L’avocat de Cassirer, Scott Gant, a déclaré qu’il espérait que l’Espagne et la fondation qui gère le musée pour le gouvernement espagnol « réfléchiraient et concluraient qu’ils devraient rendre le tableau plutôt que de maintenir leur refus de longue date de faire ce qui est juste ».

En statuant sur l’affaire, les tribunaux inférieurs ont critiqué l’Espagne pour ne pas avoir tenu ses engagements de restituer l’art pillé par les nazis.

Les avocats du musée n’ont pas immédiatement répondu aux messages sollicitant leur réaction à la décision.

L’histoire du tableau volé de Pissarro remonte à l’arrière-grand-mère de Cassirer, Lilly Cassirer, une juive allemande. Elle avait possédé la peinture à l’huile de 1897, l’une d’une série de 15 que Pissarro a peintes d’une rue de Paris vue de la fenêtre de son hôtel.

Après l’arrivée au pouvoir des nazis et des années d’intensification des persécutions, Lilly Cassirer et son mari ont décidé de fuir l’Allemagne. En 1939, afin d’obtenir des visas pour partir, elle cède le tableau de Pissarro aux nazis.

Le tableau a changé de mains plusieurs fois par la suite. Elle fait désormais partie de la collection du musée national Thyssen-Bornemisza de Madrid, qui s’est battu pour la conserver. On dit qu’il vaut plus de 30 millions de dollars.

En 1958, Lilly Cassirer a conclu un règlement monétaire avec le gouvernement allemand d’une valeur d’environ 250 000 dollars en dollars d’aujourd’hui, mais elle n’a pas renoncé à ses droits pour essayer de poursuivre la peinture si elle se présentait.

En fait, le tableau n’a pas été perdu ou détruit mais a voyagé aux États-Unis, où il a passé 25 ans entre les mains de différents collectionneurs avant d’être acheté en 1976 par le baron Hans Heinrich Thyssen-Bornemisza de Lugano, en Suisse. Il en a été propriétaire jusque dans les années 1990, date à laquelle il a vendu une grande partie de sa collection d’art à l’Espagne pour plus de 300 millions de dollars. Le musée national Thyssen-Bornemisza, un palais rénové, abrite désormais la collection.

En 2000, le petit-fils de Lilly Cassirer, Claude Cassirer, apprend où se trouve le tableau. L’Espagne a cependant rejeté ses tentatives pour le récupérer et il a finalement intenté un procès dans son État natal de Californie en 2005. Claude Cassirer est décédé en 2010. C’est son fils David qui se bat maintenant pour le retour de la pièce.

À son avis, Kagan a écrit que dans des procès comme celui de Cassirer, les parties étrangères devraient être traitées comme le serait une partie privée.
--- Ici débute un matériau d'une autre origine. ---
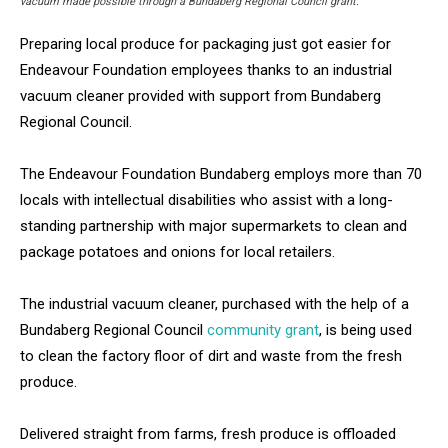
vacuum made possible through a Bundaberg Regional Council grant.
Preparing local produce for packaging just got easier for
Endeavour Foundation employees thanks to an industrial
vacuum cleaner provided with support from Bundaberg
Regional Council.
The Endeavour Foundation Bundaberg employs more than 70
locals with intellectual disabilities who assist with a long-
standing partnership with major supermarkets to clean and
package potatoes and onions for local retailers.
The industrial vacuum cleaner, purchased with the help of a
Bundaberg Regional Council
community grant
, is being used
to clean the factory floor of dirt and waste from the fresh
produce.
Delivered straight from farms, fresh produce is offloaded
La « règle standard » est que les règles de l’État où la poursuite est intentée doivent s’appliquer, a-t-elle déclaré.

Cela signifie que les tribunaux inférieurs auraient dû consulter les règles californiennes sur la loi à utiliser pour résoudre l’affaire. Cela ne signifie pas nécessairement que Cassirer gagnera. Un tribunal inférieur a déclaré qu’en vertu des règles californiennes – qui exigent de déterminer si la loi californienne ou espagnole sur la propriété devrait s’appliquer – la loi espagnole s’appliquerait toujours et le musée gagnerait.

Kagan, l’un des deux juges juifs du tribunal, a terminé l’avis en joignant une image du tableau et une image du tableau accroché dans le salon de Lilly Cassirer en Allemagne.

L’affaire est David Cassirer c. Thyssen-Bornemisza Collection Foundation, 20-1566.